■ **Exercise goal**:
From the first line of the data through the line containing "Шкафы распашные", return each line exactly.

━━━━━ Given records ━━━━━

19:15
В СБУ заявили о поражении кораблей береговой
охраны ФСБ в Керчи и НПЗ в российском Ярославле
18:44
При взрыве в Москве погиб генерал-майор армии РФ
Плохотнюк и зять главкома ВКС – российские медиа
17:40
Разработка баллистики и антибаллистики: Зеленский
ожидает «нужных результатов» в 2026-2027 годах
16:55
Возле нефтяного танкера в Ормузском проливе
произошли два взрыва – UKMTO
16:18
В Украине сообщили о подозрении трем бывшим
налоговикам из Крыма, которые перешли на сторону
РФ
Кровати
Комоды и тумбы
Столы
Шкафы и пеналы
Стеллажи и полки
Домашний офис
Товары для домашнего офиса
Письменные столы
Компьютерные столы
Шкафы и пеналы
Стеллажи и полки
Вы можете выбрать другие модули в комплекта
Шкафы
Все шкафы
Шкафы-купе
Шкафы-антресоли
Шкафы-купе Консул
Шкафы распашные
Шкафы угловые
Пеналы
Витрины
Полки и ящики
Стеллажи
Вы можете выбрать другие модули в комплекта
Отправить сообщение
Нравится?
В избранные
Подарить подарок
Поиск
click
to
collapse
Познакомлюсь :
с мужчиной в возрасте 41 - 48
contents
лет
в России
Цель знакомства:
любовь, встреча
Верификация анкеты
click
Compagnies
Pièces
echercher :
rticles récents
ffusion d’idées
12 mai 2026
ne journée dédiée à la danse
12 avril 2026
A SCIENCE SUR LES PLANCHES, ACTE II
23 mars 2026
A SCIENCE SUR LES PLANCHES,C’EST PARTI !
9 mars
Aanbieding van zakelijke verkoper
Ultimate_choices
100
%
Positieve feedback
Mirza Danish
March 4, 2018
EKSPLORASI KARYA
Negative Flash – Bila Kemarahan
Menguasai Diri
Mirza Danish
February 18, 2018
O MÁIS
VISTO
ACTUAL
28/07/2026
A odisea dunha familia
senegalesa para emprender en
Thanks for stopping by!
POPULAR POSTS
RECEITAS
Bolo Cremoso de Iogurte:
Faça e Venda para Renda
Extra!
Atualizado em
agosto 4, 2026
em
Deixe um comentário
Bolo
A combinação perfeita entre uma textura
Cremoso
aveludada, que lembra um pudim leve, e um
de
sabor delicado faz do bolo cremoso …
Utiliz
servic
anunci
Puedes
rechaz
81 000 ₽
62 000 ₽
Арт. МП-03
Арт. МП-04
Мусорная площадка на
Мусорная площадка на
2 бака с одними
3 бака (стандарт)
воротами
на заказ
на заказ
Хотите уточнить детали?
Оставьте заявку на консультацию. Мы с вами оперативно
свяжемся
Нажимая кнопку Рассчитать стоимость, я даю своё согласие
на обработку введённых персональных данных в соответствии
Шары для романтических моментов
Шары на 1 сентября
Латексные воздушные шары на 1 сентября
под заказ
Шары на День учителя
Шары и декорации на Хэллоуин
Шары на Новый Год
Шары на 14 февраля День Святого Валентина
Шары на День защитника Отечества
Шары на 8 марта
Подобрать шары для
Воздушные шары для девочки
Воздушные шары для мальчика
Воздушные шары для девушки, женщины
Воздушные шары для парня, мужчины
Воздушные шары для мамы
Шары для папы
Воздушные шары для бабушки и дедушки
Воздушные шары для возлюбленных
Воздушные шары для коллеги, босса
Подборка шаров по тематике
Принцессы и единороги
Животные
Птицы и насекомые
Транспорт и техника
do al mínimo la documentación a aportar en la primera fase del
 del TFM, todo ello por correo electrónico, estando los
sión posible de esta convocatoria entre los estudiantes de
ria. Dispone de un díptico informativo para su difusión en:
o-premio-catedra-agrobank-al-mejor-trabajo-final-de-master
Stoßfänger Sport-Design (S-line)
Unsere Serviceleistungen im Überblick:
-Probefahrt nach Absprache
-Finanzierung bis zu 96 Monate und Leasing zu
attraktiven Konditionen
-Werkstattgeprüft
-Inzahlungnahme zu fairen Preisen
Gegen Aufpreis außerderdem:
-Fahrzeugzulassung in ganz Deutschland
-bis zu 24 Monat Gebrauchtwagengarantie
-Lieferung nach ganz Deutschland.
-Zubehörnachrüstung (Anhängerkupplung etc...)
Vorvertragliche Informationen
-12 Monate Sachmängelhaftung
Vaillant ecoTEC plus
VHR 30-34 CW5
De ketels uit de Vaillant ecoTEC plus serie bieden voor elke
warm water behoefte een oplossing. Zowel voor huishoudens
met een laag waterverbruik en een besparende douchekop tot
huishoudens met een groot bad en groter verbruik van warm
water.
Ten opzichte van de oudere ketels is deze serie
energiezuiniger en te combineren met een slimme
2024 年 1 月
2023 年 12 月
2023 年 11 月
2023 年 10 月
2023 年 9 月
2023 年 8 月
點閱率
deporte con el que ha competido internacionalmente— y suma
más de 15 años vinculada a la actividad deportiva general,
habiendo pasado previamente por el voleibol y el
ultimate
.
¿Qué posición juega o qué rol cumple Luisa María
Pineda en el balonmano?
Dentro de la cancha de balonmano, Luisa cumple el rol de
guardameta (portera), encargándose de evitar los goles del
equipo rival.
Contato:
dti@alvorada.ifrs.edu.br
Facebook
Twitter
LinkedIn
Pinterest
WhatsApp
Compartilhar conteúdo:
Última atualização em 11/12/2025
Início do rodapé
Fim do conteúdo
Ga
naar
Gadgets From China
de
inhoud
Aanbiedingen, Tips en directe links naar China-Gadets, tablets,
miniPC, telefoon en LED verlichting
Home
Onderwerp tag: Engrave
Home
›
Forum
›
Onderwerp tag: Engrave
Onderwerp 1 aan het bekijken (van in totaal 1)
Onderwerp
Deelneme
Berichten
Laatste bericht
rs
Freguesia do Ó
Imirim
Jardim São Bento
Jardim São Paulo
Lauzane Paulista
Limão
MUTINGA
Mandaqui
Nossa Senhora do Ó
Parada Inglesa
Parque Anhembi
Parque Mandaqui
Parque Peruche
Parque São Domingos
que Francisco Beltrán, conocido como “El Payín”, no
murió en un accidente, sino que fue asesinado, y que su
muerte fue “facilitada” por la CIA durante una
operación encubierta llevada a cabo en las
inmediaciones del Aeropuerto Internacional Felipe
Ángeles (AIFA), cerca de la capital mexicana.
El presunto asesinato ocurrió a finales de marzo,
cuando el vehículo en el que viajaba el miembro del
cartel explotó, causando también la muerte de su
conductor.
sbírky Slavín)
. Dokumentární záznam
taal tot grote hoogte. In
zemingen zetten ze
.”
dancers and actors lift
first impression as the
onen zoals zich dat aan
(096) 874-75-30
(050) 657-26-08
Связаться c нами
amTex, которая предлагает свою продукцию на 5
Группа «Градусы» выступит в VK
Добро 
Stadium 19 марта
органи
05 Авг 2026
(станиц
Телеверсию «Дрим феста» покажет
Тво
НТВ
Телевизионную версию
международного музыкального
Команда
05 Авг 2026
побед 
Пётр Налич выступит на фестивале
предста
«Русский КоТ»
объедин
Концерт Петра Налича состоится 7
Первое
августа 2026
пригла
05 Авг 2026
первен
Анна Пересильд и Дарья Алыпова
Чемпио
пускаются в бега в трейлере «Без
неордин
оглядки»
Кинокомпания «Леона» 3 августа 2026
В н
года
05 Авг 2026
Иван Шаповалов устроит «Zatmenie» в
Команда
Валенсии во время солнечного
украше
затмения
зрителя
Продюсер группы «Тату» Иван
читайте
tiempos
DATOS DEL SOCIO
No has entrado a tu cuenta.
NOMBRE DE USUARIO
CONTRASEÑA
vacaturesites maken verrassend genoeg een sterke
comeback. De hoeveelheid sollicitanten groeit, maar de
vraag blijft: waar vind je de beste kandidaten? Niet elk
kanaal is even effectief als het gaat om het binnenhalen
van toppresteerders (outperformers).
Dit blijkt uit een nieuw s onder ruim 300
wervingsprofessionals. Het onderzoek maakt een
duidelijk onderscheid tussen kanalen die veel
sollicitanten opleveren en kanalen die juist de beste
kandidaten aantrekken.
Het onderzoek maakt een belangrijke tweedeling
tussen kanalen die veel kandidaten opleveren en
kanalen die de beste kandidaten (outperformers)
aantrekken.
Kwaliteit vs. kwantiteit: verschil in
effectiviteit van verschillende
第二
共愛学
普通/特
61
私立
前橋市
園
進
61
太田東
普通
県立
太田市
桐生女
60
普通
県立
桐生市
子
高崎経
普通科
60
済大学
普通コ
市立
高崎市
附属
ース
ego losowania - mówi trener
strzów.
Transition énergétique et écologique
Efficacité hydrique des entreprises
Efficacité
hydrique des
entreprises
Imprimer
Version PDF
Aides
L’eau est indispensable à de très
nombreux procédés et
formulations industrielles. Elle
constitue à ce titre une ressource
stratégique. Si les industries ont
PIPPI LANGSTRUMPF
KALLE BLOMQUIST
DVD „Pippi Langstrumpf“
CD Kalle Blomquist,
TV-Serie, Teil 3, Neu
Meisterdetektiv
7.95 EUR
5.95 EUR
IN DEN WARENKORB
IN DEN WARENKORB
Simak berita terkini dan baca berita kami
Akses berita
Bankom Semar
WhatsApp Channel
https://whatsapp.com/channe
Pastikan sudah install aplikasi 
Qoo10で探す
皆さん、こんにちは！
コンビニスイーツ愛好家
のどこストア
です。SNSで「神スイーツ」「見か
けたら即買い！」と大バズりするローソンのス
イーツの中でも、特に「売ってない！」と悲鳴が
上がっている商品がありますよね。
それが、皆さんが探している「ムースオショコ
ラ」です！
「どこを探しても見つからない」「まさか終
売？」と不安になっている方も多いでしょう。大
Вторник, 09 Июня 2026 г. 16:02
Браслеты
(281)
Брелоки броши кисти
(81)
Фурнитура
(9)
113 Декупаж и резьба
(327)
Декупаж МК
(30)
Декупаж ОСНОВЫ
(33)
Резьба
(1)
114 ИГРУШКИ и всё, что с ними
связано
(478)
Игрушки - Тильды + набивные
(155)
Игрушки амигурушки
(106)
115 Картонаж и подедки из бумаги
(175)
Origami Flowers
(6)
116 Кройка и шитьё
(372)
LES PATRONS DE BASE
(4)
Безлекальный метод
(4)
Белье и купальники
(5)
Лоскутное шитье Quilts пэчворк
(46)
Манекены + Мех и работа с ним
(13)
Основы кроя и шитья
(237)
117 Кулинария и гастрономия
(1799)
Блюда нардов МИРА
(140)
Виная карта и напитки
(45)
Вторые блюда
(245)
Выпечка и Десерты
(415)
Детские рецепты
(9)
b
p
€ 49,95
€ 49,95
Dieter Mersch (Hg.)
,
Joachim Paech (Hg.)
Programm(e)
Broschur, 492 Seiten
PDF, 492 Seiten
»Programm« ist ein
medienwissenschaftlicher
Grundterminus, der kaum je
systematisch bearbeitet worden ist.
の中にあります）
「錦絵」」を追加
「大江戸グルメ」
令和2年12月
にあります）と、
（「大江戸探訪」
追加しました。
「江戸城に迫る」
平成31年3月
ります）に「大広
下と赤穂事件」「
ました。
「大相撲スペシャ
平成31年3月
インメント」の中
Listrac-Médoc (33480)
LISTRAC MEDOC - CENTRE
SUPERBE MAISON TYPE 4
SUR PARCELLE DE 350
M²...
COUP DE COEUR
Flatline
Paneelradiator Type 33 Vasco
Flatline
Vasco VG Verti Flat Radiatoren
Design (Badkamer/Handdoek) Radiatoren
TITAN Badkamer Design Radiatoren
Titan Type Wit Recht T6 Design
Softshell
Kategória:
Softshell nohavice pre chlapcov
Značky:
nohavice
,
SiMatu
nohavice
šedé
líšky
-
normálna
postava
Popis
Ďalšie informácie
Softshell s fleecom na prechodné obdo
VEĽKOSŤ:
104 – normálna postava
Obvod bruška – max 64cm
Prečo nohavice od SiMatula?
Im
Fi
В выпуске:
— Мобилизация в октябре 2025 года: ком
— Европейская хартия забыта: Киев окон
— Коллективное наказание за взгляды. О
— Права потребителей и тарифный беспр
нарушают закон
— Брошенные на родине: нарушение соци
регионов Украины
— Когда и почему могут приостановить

━━━━━

■ **Reply to the task**:
19:15
В СБУ заявили о поражении кораблей береговой
охраны ФСБ в Керчи и НПЗ в российском Ярославле
18:44
При взрыве в Москве погиб генерал-майор армии РФ
Плохотнюк и зять главкома ВКС – российские медиа
17:40
Разработка баллистики и антибаллистики: Зеленский
ожидает «нужных результатов» в 2026-2027 годах
16:55
Возле нефтяного танкера в Ормузском проливе
произошли два взрыва – UKMTO
16:18
В Украине сообщили о подозрении трем бывшим
налоговикам из Крыма, которые перешли на сторону
РФ
Кровати
Комоды и тумбы
Столы
Шкафы и пеналы
Стеллажи и полки
Домашний офис
Товары для домашнего офиса
Письменные столы
Компьютерные столы
Шкафы и пеналы
Стеллажи и полки
Вы можете выбрать другие модули в комплекта
Шкафы
Все шкафы
Шкафы-купе
Шкафы-антресоли
Шкафы-купе Консул
Шкафы распашные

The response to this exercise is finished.